### [Problem details]
What lines in the data hold the string "Xcelerator"? Show them.

### [Transcribed page contents]
····················
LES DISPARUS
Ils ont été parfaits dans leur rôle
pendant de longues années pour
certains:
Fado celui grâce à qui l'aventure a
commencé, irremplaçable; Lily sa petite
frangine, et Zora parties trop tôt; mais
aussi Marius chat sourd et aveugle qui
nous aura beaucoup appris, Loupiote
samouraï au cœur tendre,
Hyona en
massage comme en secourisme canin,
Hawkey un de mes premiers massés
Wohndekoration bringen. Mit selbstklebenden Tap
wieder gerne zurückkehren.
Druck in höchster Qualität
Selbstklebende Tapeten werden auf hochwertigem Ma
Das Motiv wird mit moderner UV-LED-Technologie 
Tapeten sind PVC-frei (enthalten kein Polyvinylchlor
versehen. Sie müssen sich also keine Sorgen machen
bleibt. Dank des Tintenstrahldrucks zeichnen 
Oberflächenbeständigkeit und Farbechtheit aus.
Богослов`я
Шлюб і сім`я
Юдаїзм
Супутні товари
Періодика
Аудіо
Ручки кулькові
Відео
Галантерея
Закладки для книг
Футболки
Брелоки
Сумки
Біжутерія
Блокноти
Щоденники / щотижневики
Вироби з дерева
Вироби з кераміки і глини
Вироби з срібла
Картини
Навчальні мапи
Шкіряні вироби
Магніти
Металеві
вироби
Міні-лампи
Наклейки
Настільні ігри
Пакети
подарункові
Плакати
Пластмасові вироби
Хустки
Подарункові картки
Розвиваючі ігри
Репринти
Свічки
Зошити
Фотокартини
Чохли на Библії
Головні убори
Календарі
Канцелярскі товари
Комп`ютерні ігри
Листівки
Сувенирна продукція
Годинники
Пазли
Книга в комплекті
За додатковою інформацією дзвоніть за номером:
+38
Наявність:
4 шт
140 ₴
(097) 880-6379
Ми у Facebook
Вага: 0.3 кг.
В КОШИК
····················
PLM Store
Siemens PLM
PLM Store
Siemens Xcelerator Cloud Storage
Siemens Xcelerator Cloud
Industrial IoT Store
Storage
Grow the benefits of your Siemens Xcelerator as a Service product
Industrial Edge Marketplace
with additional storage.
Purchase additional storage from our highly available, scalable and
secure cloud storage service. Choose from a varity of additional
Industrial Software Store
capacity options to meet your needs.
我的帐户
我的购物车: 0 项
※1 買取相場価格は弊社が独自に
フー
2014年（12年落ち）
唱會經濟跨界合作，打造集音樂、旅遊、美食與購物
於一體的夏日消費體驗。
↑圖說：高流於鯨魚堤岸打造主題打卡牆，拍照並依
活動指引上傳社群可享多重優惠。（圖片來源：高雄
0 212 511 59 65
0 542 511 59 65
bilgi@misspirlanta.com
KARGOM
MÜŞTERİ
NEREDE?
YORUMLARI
····················
### [Final answer]
Siemens Xcelerator Cloud Storage
Siemens Xcelerator Cloud
Grow the benefits of your Siemens Xcelerator as a Service product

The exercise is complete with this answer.